**Task objective**
Of all the lines below, return only those starting with the line holding "Identify the click" and going on through the line holding "Family Chart (72, 120)", exactly as written.

----- The data -----

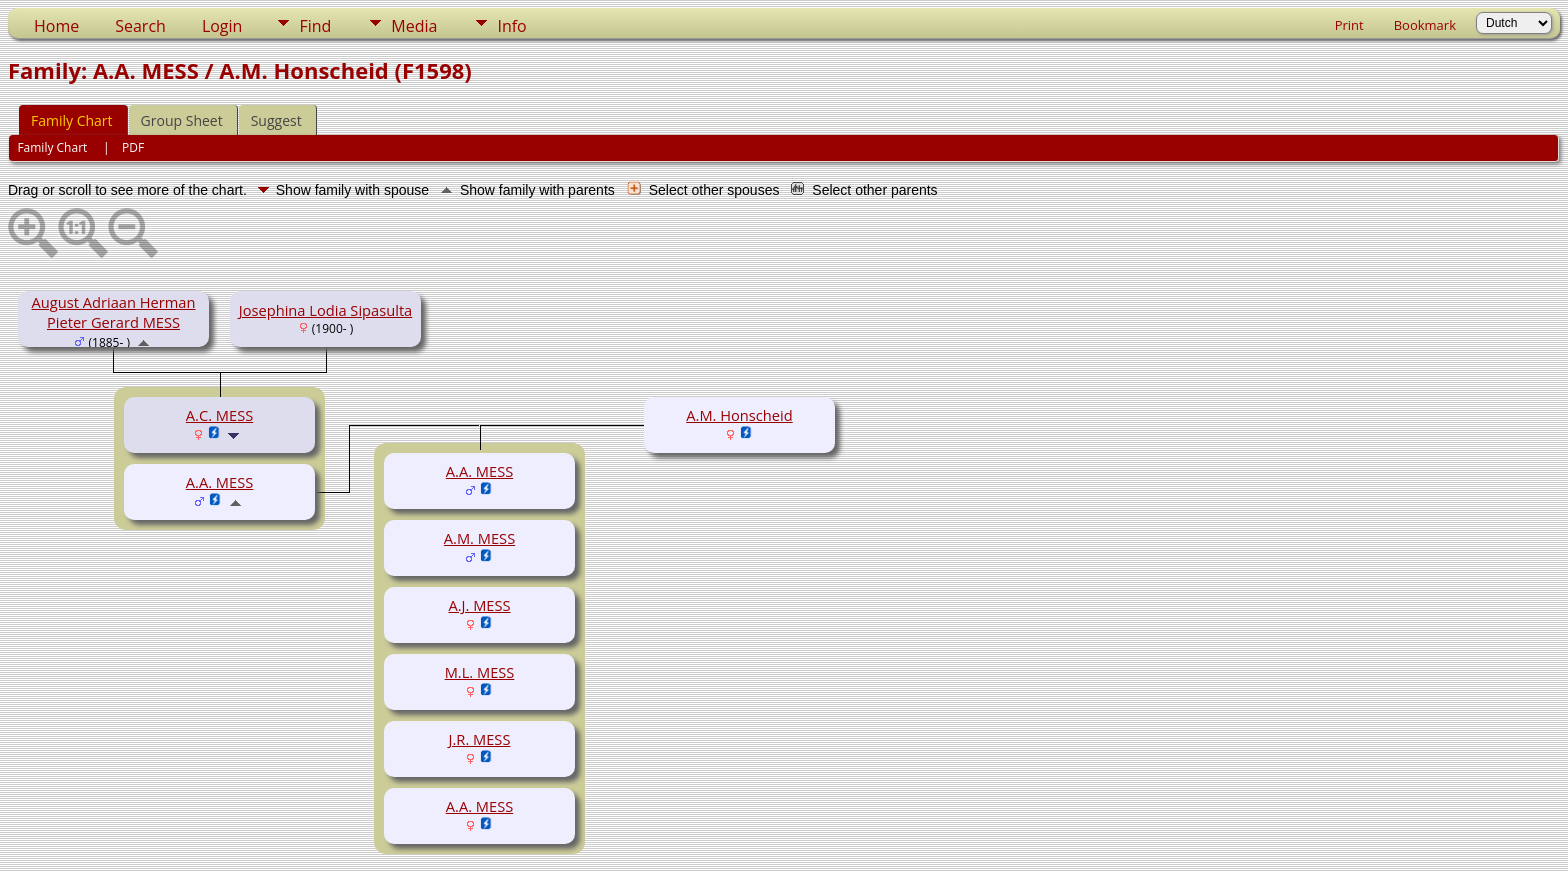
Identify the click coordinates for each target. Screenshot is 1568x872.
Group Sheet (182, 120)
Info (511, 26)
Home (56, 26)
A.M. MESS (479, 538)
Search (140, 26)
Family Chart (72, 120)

-----
----- The data -----

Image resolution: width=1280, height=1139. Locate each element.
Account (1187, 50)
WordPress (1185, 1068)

-----

**Solution for this task**
Identify the click coordinates for each target. Screenshot is 1568x872.
Group Sheet (182, 120)
Info (511, 26)
Home (56, 26)
A.M. MESS (479, 538)
Search (140, 26)
Family Chart (72, 120)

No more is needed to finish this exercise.